Accedere ad un trapianto prima di entrare in dialisi, vuol dire aumentare notevolmente le probabilita’ di successo del trapianto stesso. Sottoporsi a trapianto prima che le complicanze facciano danni irreversibili vuol dire migliorare notevolmente la qualita’ e l’aspettativa di vita del diabetico.

Insomma, non sempre il trapianto deve essere considerato “un’ultima spiaggia”. Tutti fanno il possibile per tenersi lontano da quella spiaggia: pero’ c’e’ chi ci e’ spinto dall’uragano verso quella spiaggia.

Nessuno ci vorrebbe approdare a quella spiaggia, ma se gli capita di essere nel mare in tempesta delle complicanze devastanti del diabete, quella spiaggia e’ vista come un’isola meravigliosa, come un porto sicuro dal quale salpare, a vele spiegate verso una nuova meta.

Indubbiamente trovarsi nella situazione di dover affrontare un trapianto e’ una tragedia. Ma la persona che riceve un trapianto e’ una persona fortunata: e’ una persona benedetta da Dio, e’ una persona che grazie al dono genoroso di un estraneo e all’abilita’ magistrale di medici ha davanti a se un’aspettativa di vita che altrimenti non avrebbe avuto. Non e’ fortunata: e’ fortunatissima!

Io sono la sorella di un diabetico cui sono stati trapiantati rene e pancreas: il 19 ottobre 2002 ha compiuto il suo “primo anno”. In un anno l’ho visto rinascere, ritornare alla vita con una fiducia, con una grinta che aveva perso.

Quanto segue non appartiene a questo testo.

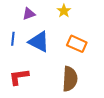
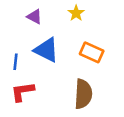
purple triangle: (29, 14) -> (34, 17), turned 48
blue line: (13, 39) -> (15, 62), moved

L’ho visto tornare a sorridere, anzi a ridere di gusto, l’ho visto ricominciare a mangiare quando aveva fame e non quando doveva farsi l’insulina. Ho visto le sue gambe da calciatore tornare tornite e muscolose, e non piu’ gonfie e dolenti. Ho visto le dita dei suoi piedi cicatrizzarsi. La pelle del suo viso tornare morbida e liscia, non piu’ grinzosa.

Io spero che presto, prestissimo trovino una cura contro il diabete, perche’ nessuno debba piu’ soffrire come ha sofferto mio fratello, ma chi e’ nelle sue condizioni di un anno fa’ deve sapere che una speranza c’e’, anzi il trapianto non e’ una speranza: e’ una REALTA’.